▶ **Exercise prompt**
Look through the data below, tally the lines where "Ablaufabdeckung" occurs, and write the total alone.

▶ **Data for analysis**
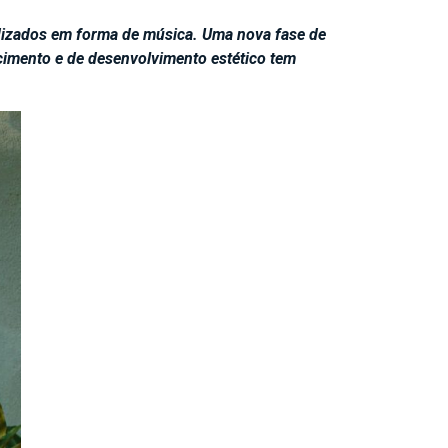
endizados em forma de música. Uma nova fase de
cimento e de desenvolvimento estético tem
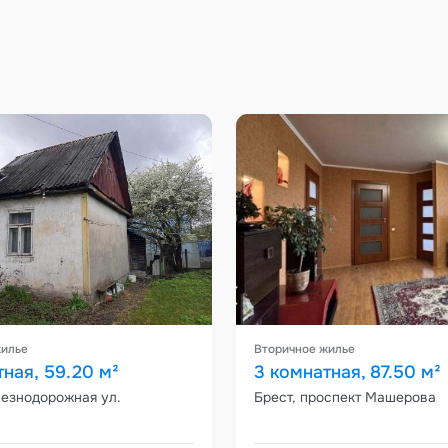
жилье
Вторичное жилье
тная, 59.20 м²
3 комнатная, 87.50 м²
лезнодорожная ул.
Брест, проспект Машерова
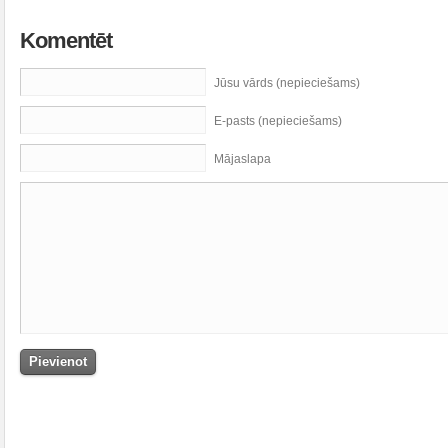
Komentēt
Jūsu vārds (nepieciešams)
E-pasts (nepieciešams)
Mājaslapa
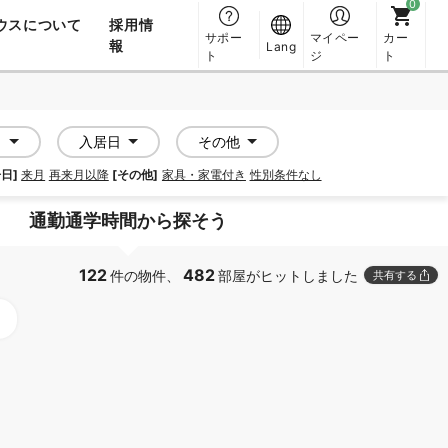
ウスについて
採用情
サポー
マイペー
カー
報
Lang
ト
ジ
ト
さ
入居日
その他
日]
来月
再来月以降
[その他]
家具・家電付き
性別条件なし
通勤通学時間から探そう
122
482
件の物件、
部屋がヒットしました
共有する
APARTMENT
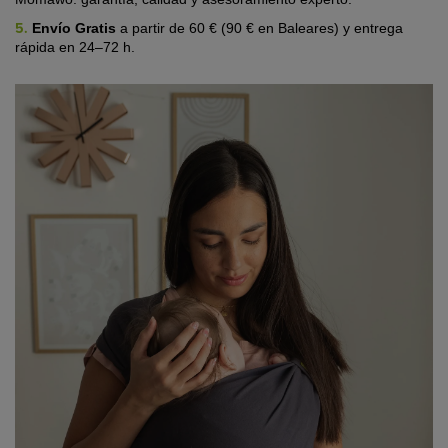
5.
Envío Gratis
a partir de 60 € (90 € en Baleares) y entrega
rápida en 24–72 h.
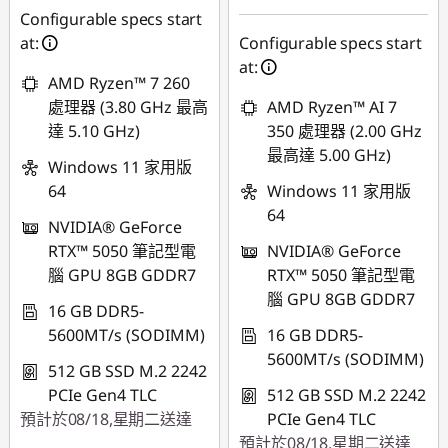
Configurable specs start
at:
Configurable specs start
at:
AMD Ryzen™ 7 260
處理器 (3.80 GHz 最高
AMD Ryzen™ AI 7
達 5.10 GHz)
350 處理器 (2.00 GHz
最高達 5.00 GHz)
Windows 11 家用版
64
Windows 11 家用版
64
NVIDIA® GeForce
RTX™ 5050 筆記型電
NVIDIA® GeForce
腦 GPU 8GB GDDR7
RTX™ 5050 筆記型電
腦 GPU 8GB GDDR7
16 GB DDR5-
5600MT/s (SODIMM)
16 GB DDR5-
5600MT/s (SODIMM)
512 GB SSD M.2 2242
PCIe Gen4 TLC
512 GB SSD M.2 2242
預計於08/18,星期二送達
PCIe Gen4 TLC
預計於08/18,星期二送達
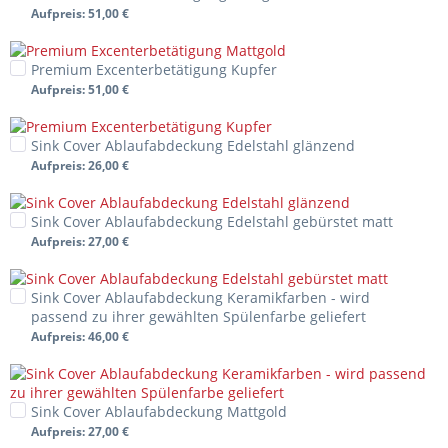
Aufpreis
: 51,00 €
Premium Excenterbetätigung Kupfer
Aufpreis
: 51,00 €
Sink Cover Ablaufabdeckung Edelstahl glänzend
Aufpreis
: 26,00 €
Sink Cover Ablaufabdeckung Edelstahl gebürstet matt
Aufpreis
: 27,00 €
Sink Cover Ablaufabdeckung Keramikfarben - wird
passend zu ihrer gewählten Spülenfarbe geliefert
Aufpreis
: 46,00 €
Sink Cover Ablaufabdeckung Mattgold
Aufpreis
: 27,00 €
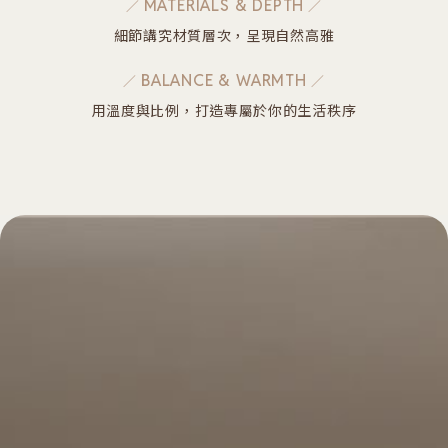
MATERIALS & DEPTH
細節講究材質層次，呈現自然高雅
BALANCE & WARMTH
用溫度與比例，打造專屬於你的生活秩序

▶ **Written response**
4